The body of work that most clearly evokes the name of Roh Choong
Hyun is his series Prosaic Landscape, in which he photographed the Hangang
Riverside Park with a digital camera and translated those images into
paintings. This practice of converting photographic images of reality into
painterly forms has, since the 2000s, become a defining methodology for a
branch of contemporary Korean painting, as seen in the works of artists like
Kang Seok-ho, Kim Sooyoung, Park Jinah, Park Juwook, Seo Dongwook, and Lee
Kwangho. Though indebted in part to Gerhard Richter’s painterly strategies
rooted in the photograph-painting relationship, the scenes they construct
reflect a certain local specificity embedded in Korean landscapes. Among them,
Roh Choong Hyun arguably occupies a central position, representing the terrain
of Korean contemporary painting since the 2000s.
His practice diverges from the modernist painting tradition that
inherited monochrome abstraction and from the ideological and critical
landscape strategies of Minjung art.

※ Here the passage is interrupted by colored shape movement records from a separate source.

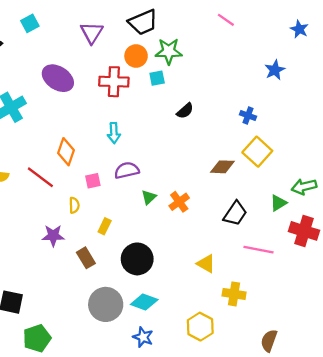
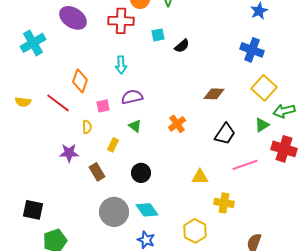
cyan square: (157, 78) -> (158, 35), moved
blue cross: (248, 115) -> (252, 50), moved, size x1.6
yellow square: (257, 152) -> (264, 88), moved
green triangle: (149, 197) -> (135, 126), moved, turned -40
pink line: (258, 250) -> (245, 165), turned -30
black circle: (137, 259) -> (141, 173), size x0.7
yellow triangle: (206, 264) -> (200, 177), turned -30
cyan diamond: (144, 302) -> (147, 210), turned 35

Instead, it finds continuity with the
legacy of painters like Lee Seokjoo, who revealed the locality of Seoul in the
1990s, and Choi Jinwook, who explored the act of “painting” itself.
Roh’s landscapes are grounded in personal experiences of place,
yet they maintain a certain distance from them. This is partly a result of his
compositional choices, which prioritize panoramic perspectives, but more
crucially, it is an emotional distance—a detachment from the subject itself.
His work possesses a characteristically dry, austere quality, free from
emotional excess, and this tone arises from his deliberate maintenance of
emotional distance from the objects he paints. Such distance may reflect the
psychological stance of someone who grew up amidst the compressed processes of
industrialization and urbanization in Seoul—a cityscape that is at once
neutral, impersonal, and difficult to fully assimilate.
Nonetheless, Roh’s paintings contain subtle emotional
reverberations that intervene in his gaze upon the landscape. Despite the
detachment, the scenes are not cold; they capture an atmosphere strikingly
familiar to those, like myself, who are native to Seoul. His paintings of
Hangang Riverside Park—now considered his signature series—carry seasonal
resonances that reflect emotional responses to the changing scenery. In works
like A Wave (2011), a mass of verdant trees sways like a
dance behind a stark, green shade screen standing lonesomely in the barren
riverside park. While the scene may appear mundane, it conjures a quiet
emotional response, as if the wind moving across the desolate stretch of land
were stirring the entire space—a feeling that perhaps the artist himself sensed
while standing there.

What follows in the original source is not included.